───── Given data ─────

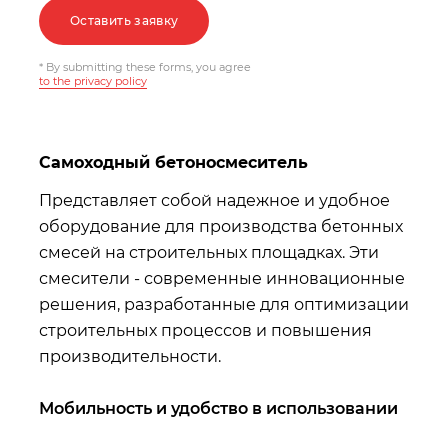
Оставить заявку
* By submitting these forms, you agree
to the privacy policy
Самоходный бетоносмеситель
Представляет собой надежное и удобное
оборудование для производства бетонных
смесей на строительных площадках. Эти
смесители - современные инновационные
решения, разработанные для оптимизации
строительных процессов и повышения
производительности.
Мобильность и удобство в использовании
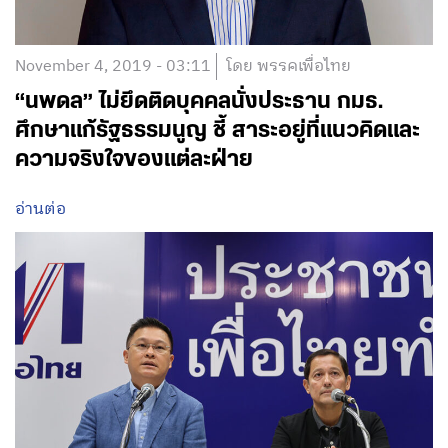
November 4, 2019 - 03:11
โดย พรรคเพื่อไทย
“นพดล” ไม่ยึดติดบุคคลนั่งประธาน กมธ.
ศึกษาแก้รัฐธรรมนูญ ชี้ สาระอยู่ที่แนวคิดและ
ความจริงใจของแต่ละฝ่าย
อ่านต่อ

─────
───── Given data ─────

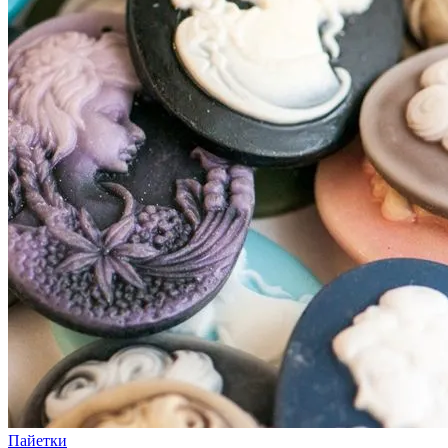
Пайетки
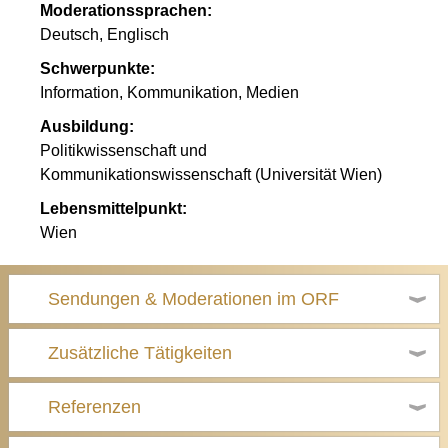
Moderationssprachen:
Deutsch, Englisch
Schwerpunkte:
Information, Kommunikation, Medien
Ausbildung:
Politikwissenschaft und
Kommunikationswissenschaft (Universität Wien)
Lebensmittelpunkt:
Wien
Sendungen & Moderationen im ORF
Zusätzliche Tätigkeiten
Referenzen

─────
───── Given data ─────

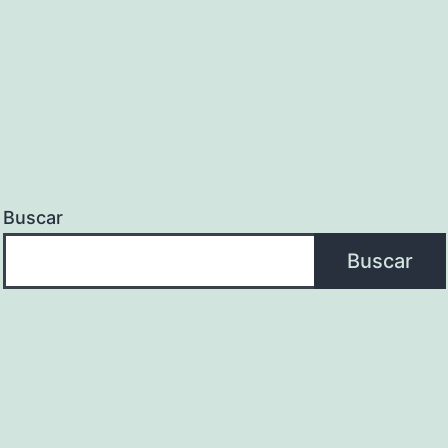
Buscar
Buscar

─────

§ Task description
Quote the data above from the line containing "Оставить заявку" to the line containing "смесители - современные инновационные", inclusive, and stop.

§ Output of the exercise
Оставить заявку
* By submitting these forms, you agree
to the privacy policy
Самоходный бетоносмеситель
Представляет собой надежное и удобное
оборудование для производства бетонных
смесей на строительных площадках. Эти
смесители - современные инновационные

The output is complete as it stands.